Unfortunately this man's inconceivably wise words bear little resemblence to our supposedly justified anti-terrorism measures. Human Rights Watch has not been alone in reporting the coalition's flagrant abuse of humanitarian law, but it has been one of very few organisations to question the morality of their own governments breaches of international law.
The "extraordinary renditions" programme, which allows the United States to target suspected terrorists anywhere in the world, kidnap them and transport them to countries such as Egypt, Uzbekistan or Morocco, where the term torture is much more loosely defined, is in full swing now. Backed by operations conducted in Guantanamo the list of honest men arrested, tortured and imprisoned for many years is growing. The difference, unfortunately for these men, is that they are extremely unlikely to ever see their tormentors put on trial.
Will we ever know how many honest men's only experience of Ireland was that spent in Shannon airport on their way, ironically, to internment without trial. Do we condone the actions we help facilitate?
Saddam torture victim to attend trial
IRAQ: An honest man is arrested, tortured and imprisoned for many years. He escapes and after a long exile, returns home to see his tormentor punished.

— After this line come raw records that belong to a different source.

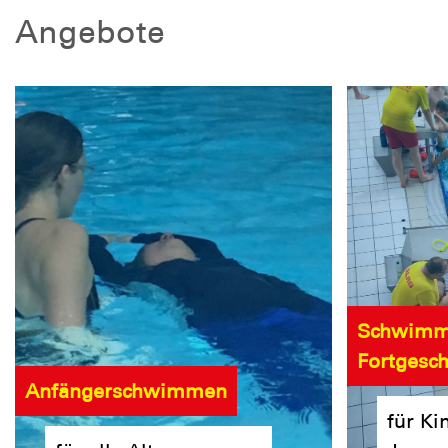
Angebote
Schwimm
Fortgesch
Anfängerschwimmen
für Ki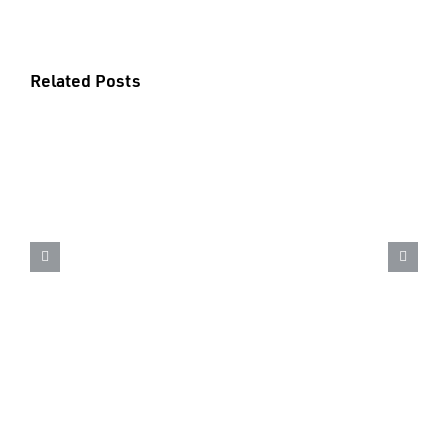
Related Posts
18 de junho – Dia mundial do
Orgulho Autista – Saiba como
identificar o autismo em cães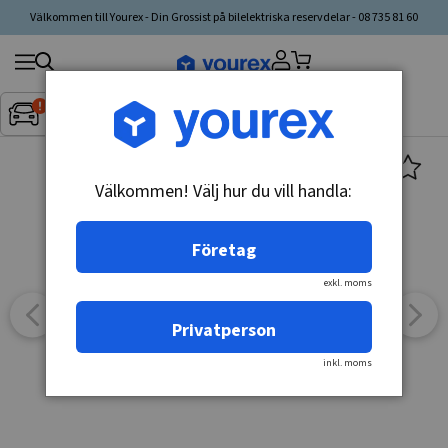
Välkommen till Yourex - Din Grossist på bilelektriska reservdelar - 08 735 81 60
Sök
Fordon:
Inget fordon valt
▼
produkt,
tillverkare,
kategori
Välkommen! Välj hur du vill handla:
Företag
exkl. moms
Privatperson
inkl. moms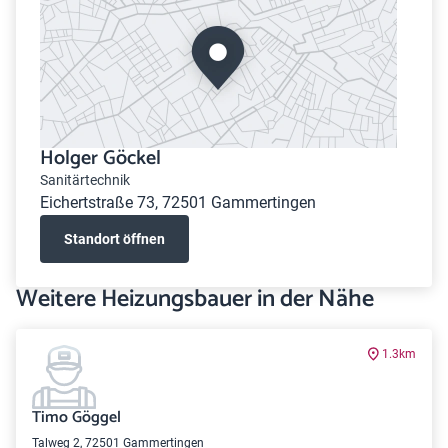
Holger Göckel
Sanitärtechnik
Eichertstraße 73, 72501 Gammertingen
Standort öffnen
Weitere Heizungsbauer in der Nähe
1.3km
Timo Göggel
Talweg 2, 72501 Gammertingen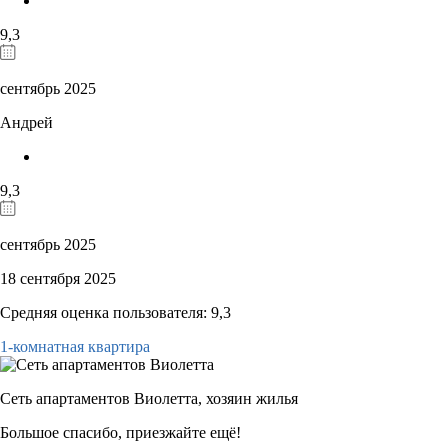
9,3
сентябрь 2025
Андрей
9,3
сентябрь 2025
18 сентября 2025
Средняя оценка пользователя: 9,3
1-комнатная квартира
Сеть апартаментов Виолетта,
хозяин жилья
Большое спасибо, приезжайте ещё!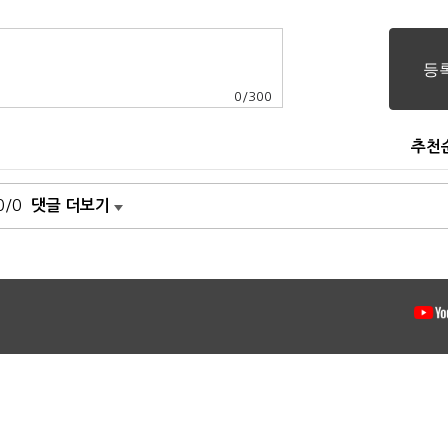
0
/
300
추천
0/0
댓글 더보기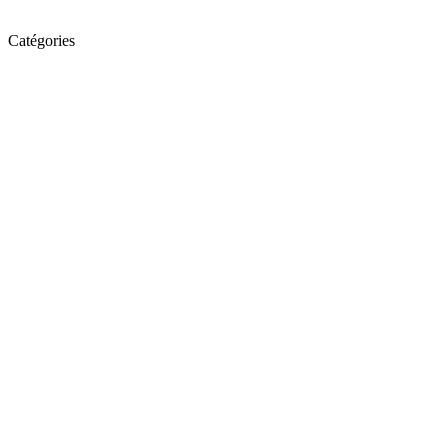
Catégories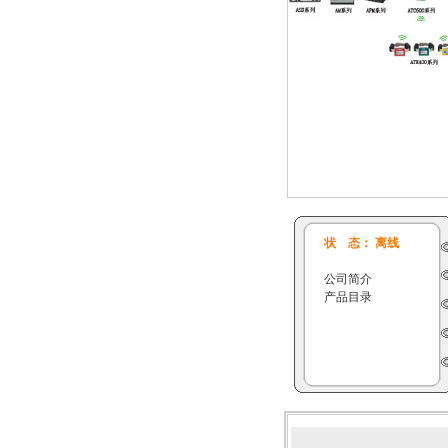
状 态： 离线
公司简介
产品目录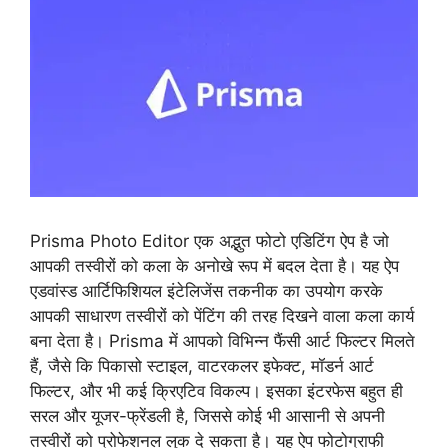
Prisma Photo Editor एक अद्भुत फोटो एडिटिंग ऐप है जो
आपकी तस्वीरों को कला के अनोखे रूप में बदल देता है। यह ऐप
एडवांस्ड आर्टिफिशियल इंटेलिजेंस तकनीक का उपयोग करके
आपकी साधारण तस्वीरों को पेंटिंग की तरह दिखने वाला कला कार्य
बना देता है। Prisma में आपको विभिन्न फैंसी आर्ट फिल्टर मिलते
हैं, जैसे कि पिकासो स्टाइल, वाटरकलर इफेक्ट, मॉडर्न आर्ट
फिल्टर, और भी कई क्रिएटिव विकल्प। इसका इंटरफेस बहुत ही
सरल और यूजर-फ्रेंडली है, जिससे कोई भी आसानी से अपनी
तस्वीरों को प्रोफेशनल लुक दे सकता है। यह ऐप फोटोग्राफी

Hussein Shahristani's life is a 21st-century version of Alexandre Dumas's great novel, The Count of Monte Cristo. Tomorrow Dr Shahristani has been given one of the rare, highly-prized seats at the opening session of Saddam Hussein's trial.
"They asked me to testify against him," Dr Shahristani says, but he refused. "At a personal level, I have forgotten and forgiven. I don't want him to be tried for what he has done to me personally." Dr Shahristani holds a doctorate in nuclear chemistry from the University of Toronto. He knew Saddam in the 1970s, when Saddam was vice-president of Iraq and head of the country's Atomic Energy Organisation, which Dr Shahristani worked for.
When Saddam seized power in 1979, he made Dr Shahristani his chief scientific adviser. Five months later, the secret police arrested Dr Shahristani in his office. His sin: refusing to accept the diversion of Iraq's nuclear power programme to military uses, and criticising the mass arrests and executions of his fellow Iraqi Shia after the Islamic revolution in Iran.
Dr Shahristani was tortured for 22 days, much of which he spent hanging from his hands, which were tied behind his back. He was beaten, and poked with electric cattle prods. But because Saddam wanted to preserve him for the nuclear programme, Dr Shahristani was spared the treatment endured by others: branding on the back and stomach with electric irons; holes drilled into the bones; parts of the body dissolved in sulphuric acid.